A strong balance sheet helps keep borrowing costs low, which is critical for the REIT business model.
These competitive strengths allowed Federal Realty to perform well during the last recession. Federal Realty’s FFO during the Great Recession is shown below:
- 2007 FFO-per-share of $3.63
- 2008 FFO-per-share of $3.87 (6.6% increase)
- 2009 FFO-per-share of $3.87 (flat)
- 2010 FFO-per-share of $3.88 (0.3% increase)
- 2011 FFO-per-share of $4.00 (3% increase)
FFO either held steady, or increased, during each year of the recession. This was a remarkable achievement, and speaks to the strength of the business. We expect Federal Realty to hold up well during the next downturn, but we note that growth will certainly slow during such a period. Federal Realty, thanks to its strong balance sheet, would likely be a net acquirer during the next downturn to build for future growth.
Valuation & Expected Returns
Based on 2019 FFO-per-share of $6.38, Federal Realty stock trades for a price-to-FFO ratio of 20.6. Investors can think of this as similar to a price-to-earnings ratio.
On a valuation basis, Federal Realty appears slightly undervalued. The trust has generally traded with a price-to-FFO ratio in the low 20s, and we expect it will again. Should the stock return to our forecast fair value of 22 times FFO, it would provide a ~1% tailwind to total annual returns. Federal Realty has spent much of 2019 trading around $130 per share, which is just under our fair value estimate of $140.
Therefore, future returns will be comprised of a roughly congruent mix of FFO growth, valuation expansion, and dividends. In this scenario, total returns would reach between 9% and 10% annually, as the trust would see growth in its business while also enjoying a small tailwind from a higher valuation.
The current dividend yield of 3.1% is a low yield for a REIT. However, Federal Realty helps make up for this with strong dividend growth and its impeccable track record.

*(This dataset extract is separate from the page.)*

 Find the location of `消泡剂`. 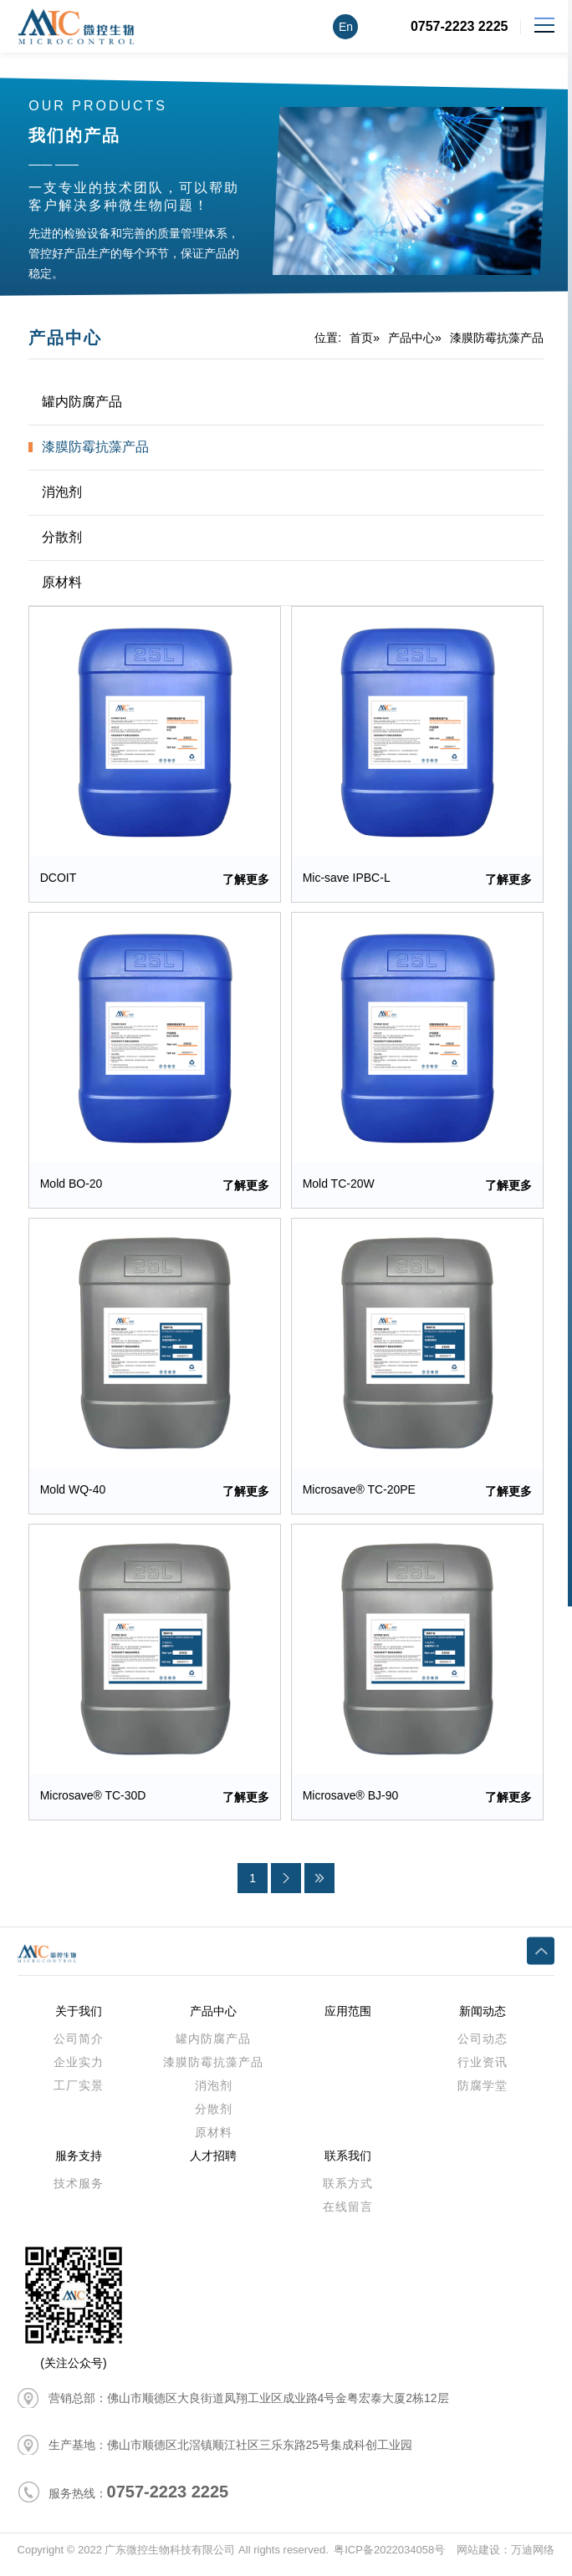

消泡剂 is located at coordinates (62, 492).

Source: Investor Presentation, page 26
It has increased its dividend for 52 years in a row, including another 3% raise for 2019, which is consistent with recent years.
And, the trust has increased its dividend at a consistently high rate. According to Federal Realty, it has maintained a 7% compound annual dividend growth rate, over the course of its 52-year streak. Growth has slowed in recent years as a result of Federal Realty paying less of its FFO-per-share in distributions. We expect growth to return in the future to past levels as the trust has seen ups and downs in its payout growth rate, but it always moves higher.
The dividend appears quite secure. Federal Realty has a payout ratio of about 64% of FFO for this year, and a debt-to-EBITDA ratio of 5.3, which is a slight improvement upon 2018, although this metric has been largely flat for a couple of years.
The combination of 5.5% expected FFO growth, the 3.1% dividend yield, and a small positive boost from valuation changes leads to total expected returns of 9%-10% per year through 2024.
Investors flock to REITs for dividends, and with high yields across the asset class, it is easy to see why they are so popular for income investors.
We have compiled a list of 150+ REITs, that are worthy of further consideration, based on their dividend yields and dividend growth potential. You can see all 150+ REITs here.
Federal Realty does not have a high dividend yield, particularly for a REIT. This is because the stock consistently trades for a relatively high valuation. However, high-quality businesses tend to sport above-average valuations. Investors interested solely in receiving high income right now may not be impressed by Federal Realty.
That said, it is a strong choice for dividend growth investors, and we rate the stock a buy due to its valuation, growth, and yield.